- **Work task**
Count up the lines holding "nach" in the material, then reply with only the number.

- **Available records**
++++

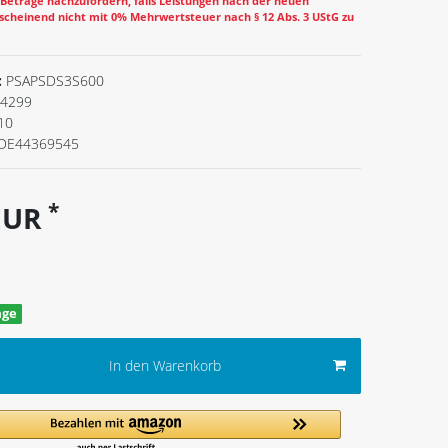
eträge nachzufordern, falls Leistungen nach der neuen
cheinend nicht mit 0% Mehrwertsteuer nach § 12 Abs. 3 UStG zu
:
PSAPSDS3S600
4299
10
DE44369545
*
 EUR
age
In den Warenkorb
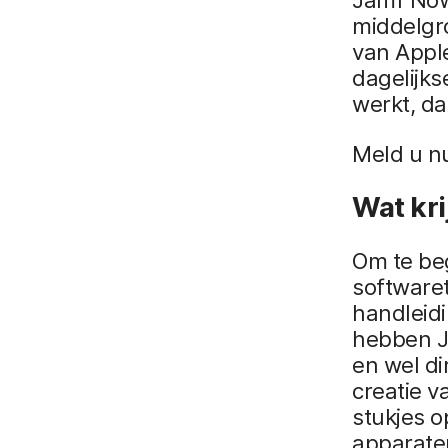
middelgro
van Apple
dagelijks
werkt, da
Meld u n
Wat kri
Om te beg
software
handleid
hebben J
en wel di
creatie v
stukjes 
apparate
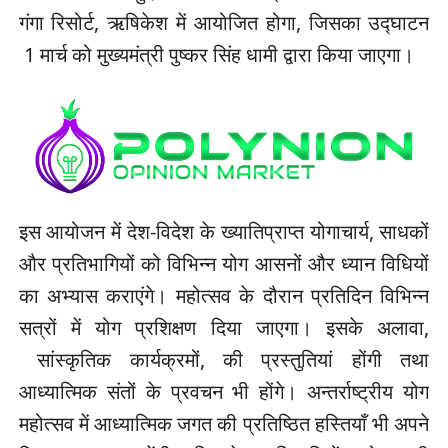
गंगा रिसोर्ट, ऋषिकेश में आयोजित होगा, जिसका उद्घाटन
1 मार्च को मुख्यमंत्री पुष्कर सिंह धामी द्वारा किया जाएगा।
इस आयोजन में देश-विदेश के ख्यातिप्राप्त योगाचार्य, साधकों
और प्रतिभागियों को विभिन्न योग आसनों और ध्यान विधियों
का अभ्यास कराएंगे। महोत्सव के दौरान प्रतिदिन विभिन्न
सत्रों में योग प्रशिक्षण दिया जाएगा। इसके अलावा,
सांस्कृतिक कार्यक्रमों, की प्रस्तुतियां होंगी तथा
आध्यात्मिक संतों के प्रवचन भी होंगे। अन्तर्राष्ट्रीय योग
महोत्सव में आध्यात्मिक जगत की प्रतिष्ठित हस्तियाँ भी अपने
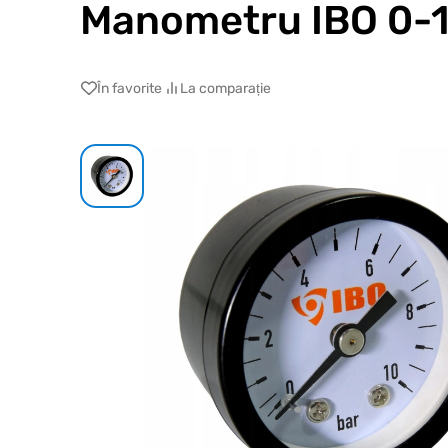
Manometru IBO 0-10
În favorite
La comparație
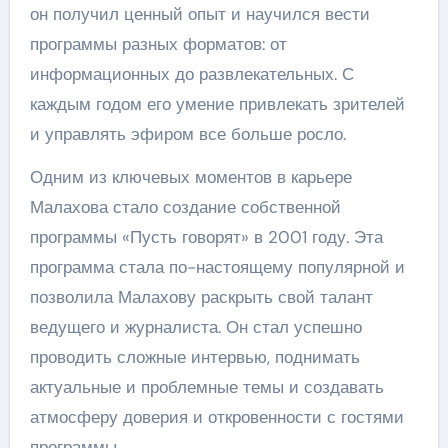
он получил ценный опыт и научился вести
программы разных форматов: от
информационных до развлекательных. С
каждым годом его умение привлекать зрителей
и управлять эфиром все больше росло.
Одним из ключевых моментов в карьере
Малахова стало создание собственной
программы «Пусть говорят» в 2001 году. Эта
программа стала по-настоящему популярной и
позволила Малахову раскрыть свой талант
ведущего и журналиста. Он стал успешно
проводить сложные интервью, поднимать
актуальные и проблемные темы и создавать
атмосферу доверия и откровенности с гостями
программы.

++++

- **Task solution**
2